Showing posts with label fear. Show all posts
Showing posts with label fear. Show all posts

Thursday, July 21, 2011

Sunday, July 11, 1954: Cheese it, it's the fuzz

Read this strip at gocomics.com.

Good grief! Is this the first time this trademark phrase has been used by a Peanuts cast member? I don't see it in my previous tags.

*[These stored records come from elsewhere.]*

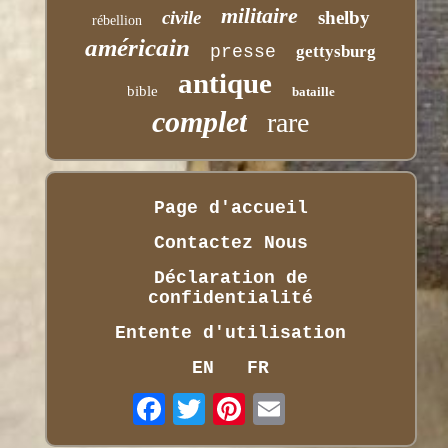
militaire
civile
shelby
rébellion
américain
presse
gettysburg
antique
bible
bataille
complet
rare
Page d'accueil
Contactez Nous
Déclaration de
confidentialité
Entente d'utilisation
EN
FR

Lucy's personality isn't just a festering ball of evil, she has some rather weird quirks. (Fuzz? Really?) This strip helps to solidify Charlie Brown's developing role as long-suffering straight man. Schulz doesn't let him off the hook completely though; his fear of bugs at the end serves to unify his and Lucy's perspectives, showing they really aren't different.

Oh, one more thing...

WHY NOT WALK AROUND THE FUZZ?

Thursday, April 7, 2011

December 20, 1953: Sorry I asked!

Read this strip at gocomics.com.

I love this strip!  It presents the world of the kids in a way that makes it seem all real, like there's always a dozen things happening at once.  My favorite joke in it, however, is the one in the lead two panels, which is just a throwaway but has some pleasing off-screen violence.

The metaphorical opening panel uses Charlie Brown's trademark zig-zag shirt pattern, but the zig-zag is nowhere to be seen elsewhere in the whole strip, and is in fact a little uncommon in the strip at this point considering the kid usually covers it with a jacket in the winter months.  Maybe he was just reminding the reader of it.

There is a lot of prototype Calvin and Hobbes here, both in the snowman gag and the humorous sled crash at the beginning.

Thursday, March 10, 2011

November 13, 1953: Excitable, isn't he?


Read this strip at gocomics.com.

Patty doesn't mean to drive Charlie Brown to hysterics, but it is kind of frightening to think about.  The space-filling overtelling of one of the characters here is acceptable, as it improves the joke.

It struck me just now that gender relations in Peanuts are already surprisingly equalized.  This is far from stereotypical girl behavior.  Patty gets used more as being a foil for Charlie Brown than for being female.  Maybe girls are considered to be more impish, and that explains why Patty is happy to point out C.B.'s mistake in the first panel; it's hard to imagine Shermy being happy there.

Look at that expression of fear in panel 3.  It's really a kindness that Charlie Brown doesn't realize that he'll actually be in school for 46 more years.

Sunday, January 2, 2011

September 1, 1953: BIRD

Peanuts

I've seen this happen to cats. Probably on YouTube. It's really kind of a plain strip though. The premise is really just "Birds can dive on things that annoy them."

It is another step along the road to Woodstock, though.